The record start to the year has been driven by a number of mega deals, including General Electric’s $30bn agreement to sell its aircraft-leasing business to Irish rival AerCap as well as Canadian Pacific’s takeover of Kansas City Southern in a near $29bn deal. A move by Apollo Global Management to merge with Athene Holding, the life insurance company it created during the financial crisis, was among the largest private equity deals.

Kevin Brunner, who co-leads Americas M&A at Bank of America, said video conferencing has made dealmaking much more efficient. “You can do three or four meetings in a day without having to travel,” he said “and more importantly it has allowed key decision makers to attend and participate.”

It is the third consecutive quarter in which the value of deals has topped $1bn having fallen to just over half that level in the spring of 2020. That was when the scale of the pandemic first became clear and executives rushed to save their own companies instead of trying to buy others.

“It’s the busiest I’ve ever known it,” said Farah O’Brien, a private equity and M&A partner at Latham and Watkins. “There’s a ton of capital that is desperately trying to find a home. I wouldn’t say there’s caution in the market at all.”

The dealmaking revival is among the consequences of a Federal Reserve stimulus package in April, which included $2.3tn in loans and support for the $1.2tn junk bond market. Markets rallied in the wake of the move, boosting confidence and making it easier to raise debt for new deals.

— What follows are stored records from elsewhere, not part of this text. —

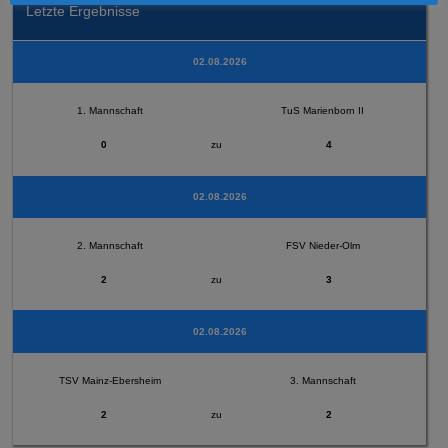
Letzte Ergebnisse
02.08.2026
1. Mannschaft
TuS Marienborn II
0
zu
4
02.08.2026
2. Mannschaft
FSV Nieder-Olm
2
zu
3
02.08.2026
TSV Mainz-Ebersheim
3. Mannschaft
2
zu
2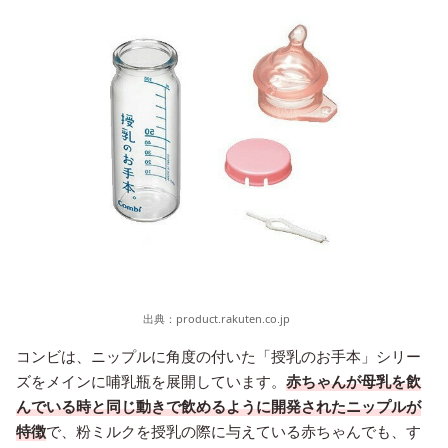
出典：
product.rakuten.co.jp
コンビは、ニップルに角度の付いた「授乳のお手本」シリー
ズをメインに哺乳瓶を展開しています。
赤ちゃんが母乳を飲
んでいる時と同じ動きで飲めるように開発されたニップルが
特徴
で、粉ミルクを授乳の際に与えている赤ちゃんでも、す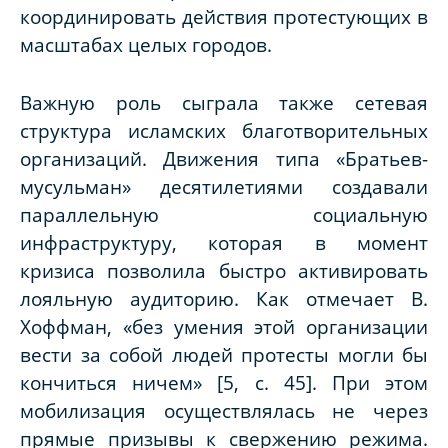
координировать действия протестующих в
масштабах целых городов.
Важную роль сыграла также сетевая
структура исламских благотворительных
организаций. Движения типа «Братьев-
мусульман» десятилетиями создавали
параллельную социальную
инфраструктуру, которая в момент
кризиса позволила быстро активировать
лояльную аудиторию. Как отмечает В.
Хоффман, «без умения этой организации
вести за собой людей протесты могли бы
кончиться ничем» [5, с. 45]. При этом
мобилизация осуществлялась не через
прямые призывы к свержению режима.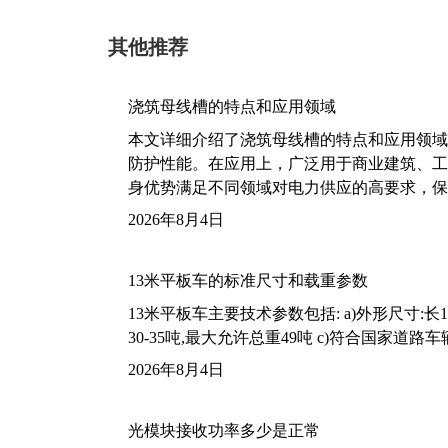
其他推荐
浇筑母线槽的特点和应用领域
本文详细介绍了浇筑母线槽的特点和应用领域
防护性能。在应用上，广泛用于商业建筑、工
身优势满足不同领域对电力供应的高要求，保
2026年8月4日
13米平板车的标准尺寸和载重参数
13米平板车主要技术参数包括: a)外形尺寸:长13m
30-35吨,最大允许总重49吨 c)符合国家道
2026年8月4日
光模块接收功率多少是正常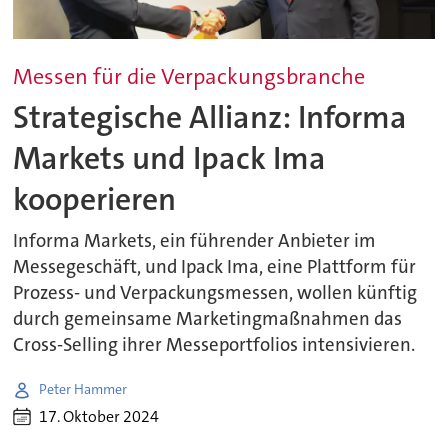
Messen für die Verpackungsbranche
Strategische Allianz: Informa
Markets und Ipack Ima
kooperieren
Informa Markets, ein führender Anbieter im
Messegeschäft, und Ipack Ima, eine Plattform für
Prozess- und Verpackungsmessen, wollen künftig
durch gemeinsame Marketingmaßnahmen das
Cross-Selling ihrer Messeportfolios intensivieren.
Peter Hammer
17. Oktober 2024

Worldwide, private equity dealmaking rose 116 per cent from the same time last year, its strongest start to the year on record.

“The deal activity is out of this world,” said Simona Maellare, global co-head of financial sponsors at UBS. “In the first half of last year a lot of clients were cautious. They need to make up for the lost time.”

She said a rush for deals meant that while dealmakers “need to pay top prices” they are also under pressure to strike deals quickly, which sometimes involves “cutting corners on due diligence”.

“When you combine the two, it’s explosive,” she said. “When you pay a high price, everything needs to go according to plan.”